**REQUIRED WORK:** From the first line to the last, print the records exactly, leaving out the pictures.

**RECORD SET:**
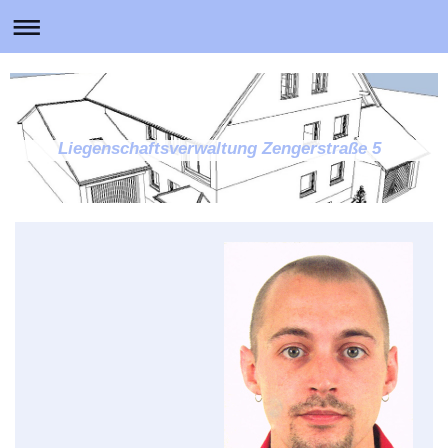
Liegenschaftsverwaltung Zengerstraße 5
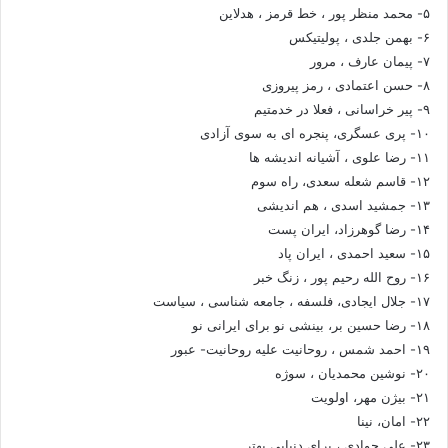
۵- محمد منظر پور ، خط قرمز ، هدلاین
۶- بهمن جلدی ، پولیتیکس
۷- پیمان عارف ، مرور
۸- حسن اعتمادی ، رمز پیروزی
۹- پیر خراسانی ، فعلا در خدمتیم
۱۰- پری عسگری، پنجره ای به سوی آزادی
۱۱- رضا علوی ، آشیانه اندیشه ها
۱۲- قاسم شعله سعدی، راه سوم
۱۳- جمشید اسدی ، هم اندیشی
۱۴- رضا گوهرزاد، ایران پست
۱۵- سعید احمدی ، ایران پاد
۱۶- روح الله رحیم پور ، زنگ خبر
۱۷- جلال ایجادی، فلسفه ، جامعه شناسی ، سیاست
۱۸- رضا حسین بر، بینشی نو برای ایرانی نو
۱۹- احمد شمس ، روحانیت علیه روحانیت- عبور
۲۰- نوشین محمدیان ، سوژه
۲۱- بیژن مهر، اولویت
۲۲- امان، نینا
۲۳- علی جوادی ، برای دنیایی بهتر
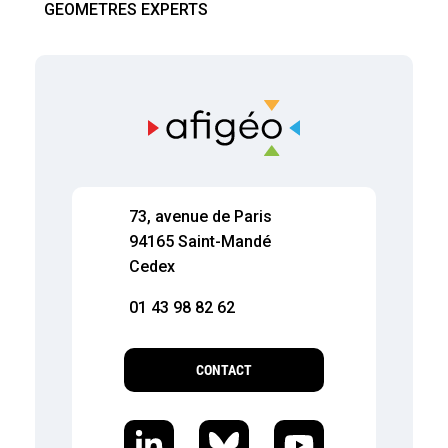
GEOMETRES EXPERTS
73, avenue de Paris
94165 Saint-Mandé
Cedex
01 43 98 82 62
CONTACT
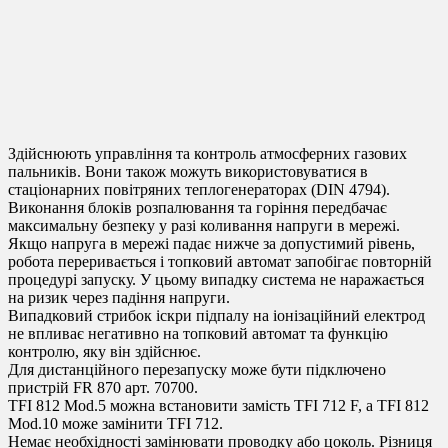
Здійснюють управління та контроль атмосферних газових
пальників. Вони також можуть використовуватися в
стаціонарних повітряних теплогенераторах (DIN 4794).
Виконання блоків розпалювання та горіння передбачає
максимальну безпеку у разі коливання напруги в мережі.
Якщо напруга в мережі падає нижче за допустимий рівень,
робота переривається і топковий автомат запобігає повторній
процедурі запуску. У цьому випадку система не наражається
на ризик через падіння напруги.
Випадковий стрибок іскри підпалу на іонізаційний електрод
не впливає негативно на топковий автомат та функцію
контролю, яку він здійснює.
Для дистанційного перезапуску може бути підключено
пристрій FR 870 арт. 70700.
TFI 812 Mod.5 можна встановити замість TFI 712 F, а TFI 812
Mod.10 може замінити TFI 712.
Немає необхідності замінювати проводку або цоколь. Різниця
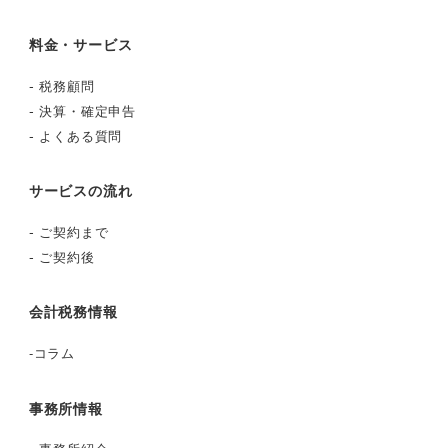
料金・サービス
-
税務顧問
-
決算・確定申告
-
よくある質問
サービスの流れ
-
ご契約まで
-
ご契約後
会計税務情報
-
コラム
事務所情報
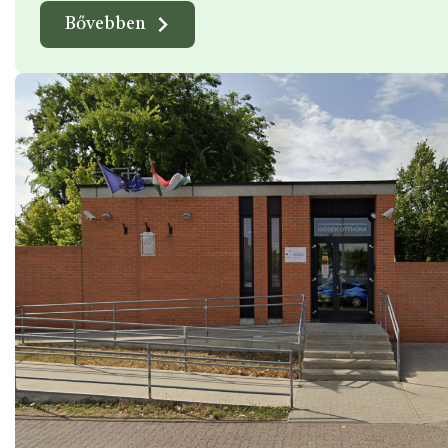
Bővebben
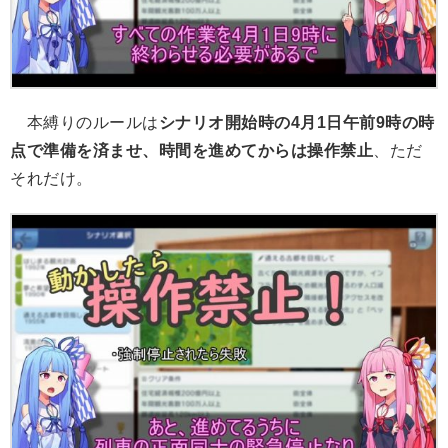
本縛りのルールは
シナリオ開始時の4月1日午前9時の時
点で準備を済ませ、時間を進めてからは操作禁止
、ただ
それだけ。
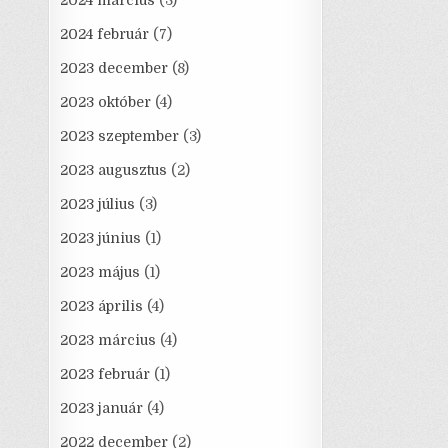
2024 március
(3)
2024 február
(7)
2023 december
(8)
2023 október
(4)
2023 szeptember
(3)
2023 augusztus
(2)
2023 július
(3)
2023 június
(1)
2023 május
(1)
2023 április
(4)
2023 március
(4)
2023 február
(1)
2023 január
(4)
2022 december
(2)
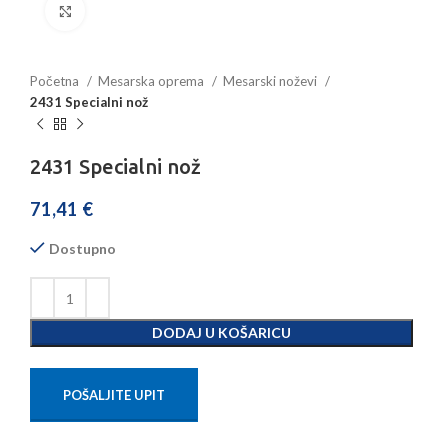
Povećajte sliku
Početna
Mesarska oprema
Mesarski noževi
2431 Specialni nož
2431 Specialni nož
71,41
€
Dostupno
DODAJ U KOŠARICU
POŠALJITE UPIT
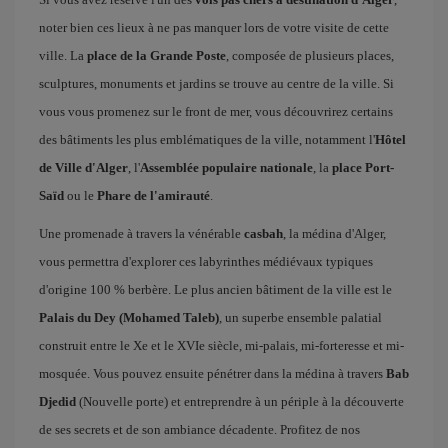
noter bien ces lieux à ne pas manquer lors de votre visite de cette
ville. La
place de la Grande Poste
, composée de plusieurs places,
sculptures, monuments et jardins se trouve au centre de la ville. Si
vous vous promenez sur le front de mer, vous découvrirez certains
des bâtiments les plus emblématiques de la ville, notamment l'
Hôtel
de Ville d'Alger
, l'
Assemblée populaire nationale
, la
place Port-
Saïd
ou le
Phare de l'amirauté
.
Une promenade à travers la vénérable
casbah
, la médina d'Alger,
vous permettra d'explorer ces labyrinthes médiévaux typiques
d'origine 100 % berbère. Le plus ancien bâtiment de la ville est le
Palais du Dey (Mohamed Taleb)
, un superbe ensemble palatial
construit entre le Xe et le XVIe siècle, mi-palais, mi-forteresse et mi-
mosquée. Vous pouvez ensuite pénétrer dans la médina à travers
Bab
Djedid
(Nouvelle porte) et entreprendre à un périple à la découverte
de ses secrets et de son ambiance décadente. Profitez de nos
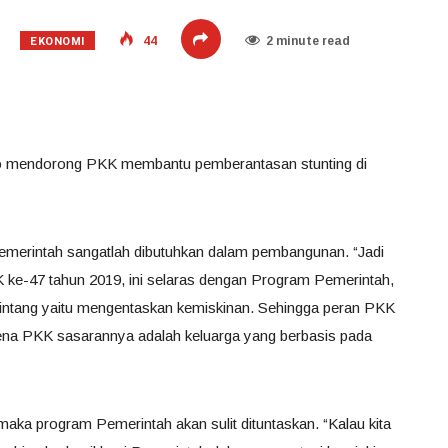
EKONOMI
44
2 minute read
rno mendorong PKK membantu pemberantasan stunting di
emerintah sangatlah dibutuhkan dalam pembangunan. “Jadi
 ke-47 tahun 2019, ini selaras dengan Program Pemerintah,
intang yaitu mengentaskan kemiskinan. Sehingga peran PKK
rena PKK sasarannya adalah keluarga yang berbasis pada
ka program Pemerintah akan sulit dituntaskan. “Kalau kita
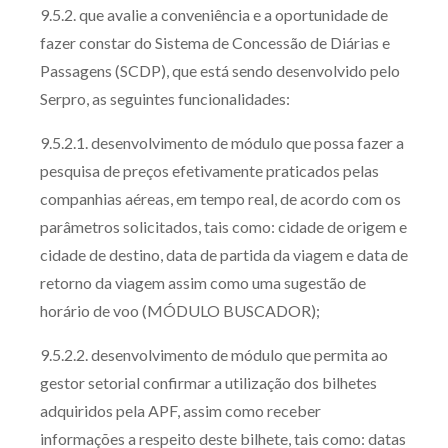
9.5.2. que avalie a conveniência e a oportunidade de
fazer constar do Sistema de Concessão de Diárias e
Passagens (SCDP), que está sendo desenvolvido pelo
Serpro, as seguintes funcionalidades:
9.5.2.1. desenvolvimento de módulo que possa fazer a
pesquisa de preços efetivamente praticados pelas
companhias aéreas, em tempo real, de acordo com os
parâmetros solicitados, tais como: cidade de origem e
cidade de destino, data de partida da viagem e data de
retorno da viagem assim como uma sugestão de
horário de voo (MÓDULO BUSCADOR);
9.5.2.2. desenvolvimento de módulo que permita ao
gestor setorial confirmar a utilização dos bilhetes
adquiridos pela APF, assim como receber
informações a respeito deste bilhete, tais como: datas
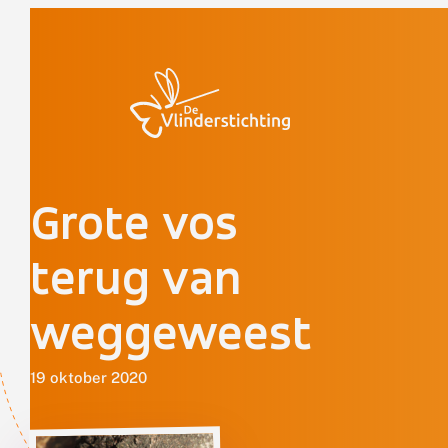
Doorgaan naar inhoud
Grote vos
terug van
weggeweest
19 oktober 2020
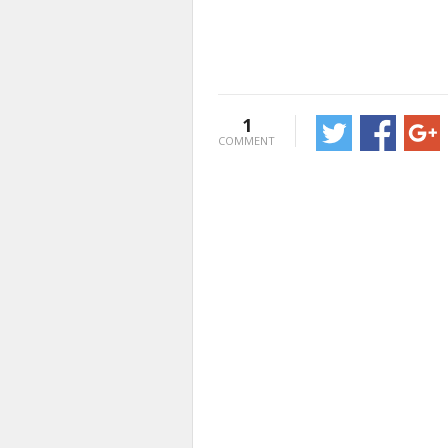
1
COMMENT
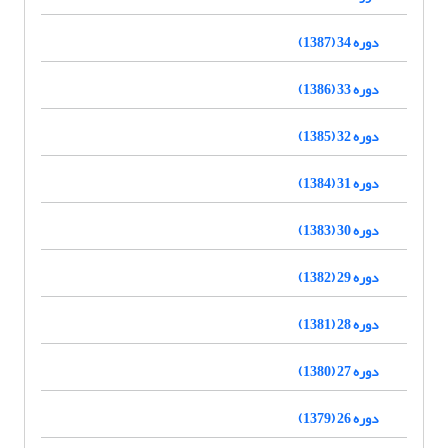
دوره 34 (1387)
دوره 33 (1386)
دوره 32 (1385)
دوره 31 (1384)
دوره 30 (1383)
دوره 29 (1382)
دوره 28 (1381)
دوره 27 (1380)
دوره 26 (1379)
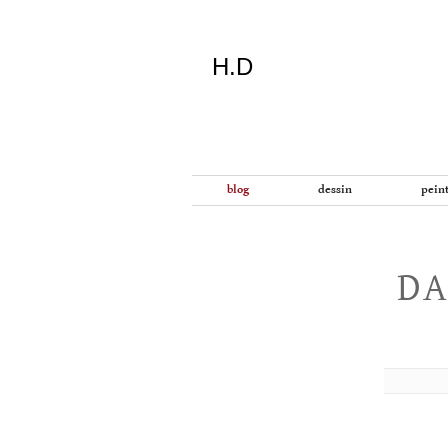
H.D
"Dans
blog
dessin
pein
la
vie
on
devrait
DA
tout
essayer
sauf
l'inceste
et
la
danse
folklorique"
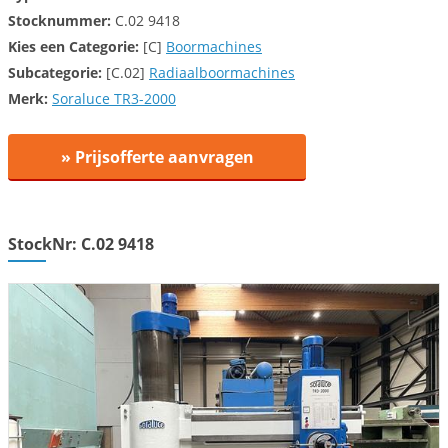
Stocknummer:
C.02 9418
Kies een
Categorie:
[C]
Boormachines
Subcategorie:
[C.02]
Radiaalboormachines
Merk:
Soraluce TR3-2000
» Prijsofferte aanvragen
StockNr: C.02 9418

**SOLUTION:**
Liegenschaftsverwaltung Zengerstraße 5
۵- محمد منظر پور ، خط قرمز ، هدلاین
۶- بهمن جلدی ، پولیتیکس
۷- پیمان عارف ، مرور
۸- حسن اعتمادی ، رمز پیروزی
۹- پیر خراسانی ، فعلا در خدمتیم
۱۰- پری عسگری، پنجره ای به سوی آزادی
۱۱- رضا علوی ، آشیانه اندیشه ها
۱۲- قاسم شعله سعدی، راه سوم
۱۳- جمشید اسدی ، هم اندیشی
۱۴- رضا گوهرزاد، ایران پست
۱۵- سعید احمدی ، ایران پاد
۱۶- روح الله رحیم پور ، زنگ خبر
۱۷- جلال ایجادی، فلسفه ، جامعه شناسی ، سیاست
۱۸- رضا حسین بر، بینشی نو برای ایرانی نو
۱۹- احمد شمس ، روحانیت علیه روحانیت- عبور
۲۰- نوشین محمدیان ، سوژه
۲۱- بیژن مهر، اولویت
۲۲- امان، نینا
۲۳- علی جوادی ، برای دنیایی بهتر
GEOMETRES EXPERTS
73, avenue de Paris
94165 Saint-Mandé
Cedex
01 43 98 82 62
CONTACT
Здійснюють управління та контроль атмосферних газових
пальників. Вони також можуть використовуватися в
стаціонарних повітряних теплогенераторах (DIN 4794).
Виконання блоків розпалювання та горіння передбачає
максимальну безпеку у разі коливання напруги в мережі.
Якщо напруга в мережі падає нижче за допустимий рівень,
робота переривається і топковий автомат запобігає повторній
процедурі запуску. У цьому випадку система не наражається
на ризик через падіння напруги.
Випадковий стрибок іскри підпалу на іонізаційний електрод
не впливає негативно на топковий автомат та функцію
контролю, яку він здійснює.
Для дистанційного перезапуску може бути підключено
пристрій FR 870 арт. 70700.
TFI 812 Mod.5 можна встановити замість TFI 712 F, а TFI 812
Mod.10 може замінити TFI 712.
Немає необхідності замінювати проводку або цоколь. Різниця
料金・サービス
-
税務顧問
-
決算・確定申告
-
よくある質問
サービスの流れ
-
ご契約まで
-
ご契約後
会計税務情報
-
コラム
事務所情報
Bővebben
本縛りのルールは
シナリオ開始時の4月1日午前9時の時
点で準備を済ませ、時間を進めてからは操作禁止
、ただ
それだけ。
2024 március
(3)
2024 február
(7)
2023 december
(8)
2023 október
(4)
2023 szeptember
(3)
2023 augusztus
(2)
2023 július
(3)
2023 június
(1)
2023 május
(1)
2023 április
(4)
2023 március
(4)
2023 február
(1)
2023 január
(4)
2022 december
(2)
Povećajte sliku
Početna
Mesarska oprema
Mesarski noževi
2431 Specialni nož
2431 Specialni nož
71,41
€
Dostupno
DODAJ U KOŠARICU
POŠALJITE UPIT
noter bien ces lieux à ne pas manquer lors de votre visite de cette
ville. La
place de la Grande Poste
, composée de plusieurs places,
sculptures, monuments et jardins se trouve au centre de la ville. Si
vous vous promenez sur le front de mer, vous découvrirez certains
des bâtiments les plus emblématiques de la ville, notamment l'
Hôtel
de Ville d'Alger
, l'
Assemblée populaire nationale
, la
place Port-
Saïd
ou le
Phare de l'amirauté
.
Une promenade à travers la vénérable
casbah
, la médina d'Alger,
vous permettra d'explorer ces labyrinthes médiévaux typiques
d'origine 100 % berbère. Le plus ancien bâtiment de la ville est le
Palais du Dey (Mohamed Taleb)
, un superbe ensemble palatial
construit entre le Xe et le XVIe siècle, mi-palais, mi-forteresse et mi-
mosquée. Vous pouvez ensuite pénétrer dans la médina à travers
Bab
Djedid
(Nouvelle porte) et entreprendre à un périple à la découverte
de ses secrets et de son ambiance décadente. Profitez de nos
EKONOMI
44
2 minute read
rno mendorong PKK membantu pemberantasan stunting di
emerintah sangatlah dibutuhkan dalam pembangunan. “Jadi
 ke-47 tahun 2019, ini selaras dengan Program Pemerintah,
intang yaitu mengentaskan kemiskinan. Sehingga peran PKK
rena PKK sasarannya adalah keluarga yang berbasis pada
ka program Pemerintah akan sulit dituntaskan. “Kalau kita
9.5.2. que avalie a conveniência e a oportunidade de
fazer constar do Sistema de Concessão de Diárias e
Passagens (SCDP), que está sendo desenvolvido pelo
Serpro, as seguintes funcionalidades:
9.5.2.1. desenvolvimento de módulo que possa fazer a
pesquisa de preços efetivamente praticados pelas
companhias aéreas, em tempo real, de acordo com os
parâmetros solicitados, tais como: cidade de origem e
cidade de destino, data de partida da viagem e data de
retorno da viagem assim como uma sugestão de
horário de voo (MÓDULO BUSCADOR);
9.5.2.2. desenvolvimento de módulo que permita ao
gestor setorial confirmar a utilização dos bilhetes
adquiridos pela APF, assim como receber
informações a respeito deste bilhete, tais como: datas
Doorgaan naar inhoud
Grote vos
terug van
weggeweest
19 oktober 2020
1
COMMENT
دوره 34 (1387)
دوره 33 (1386)
دوره 32 (1385)
دوره 31 (1384)
دوره 30 (1383)
دوره 29 (1382)
دوره 28 (1381)
دوره 27 (1380)
دوره 26 (1379)
H.D
"Dans
blog
dessin
pein
la
vie
on
devrait
DA
tout
essayer
sauf
l'inceste
et
la
danse
folklorique"
Stocknummer:
C.02 9418
Kies een
Categorie:
[C]
Boormachines
Subcategorie:
[C.02]
Radiaalboormachines
Merk:
Soraluce TR3-2000
» Prijsofferte aanvragen
StockNr: C.02 9418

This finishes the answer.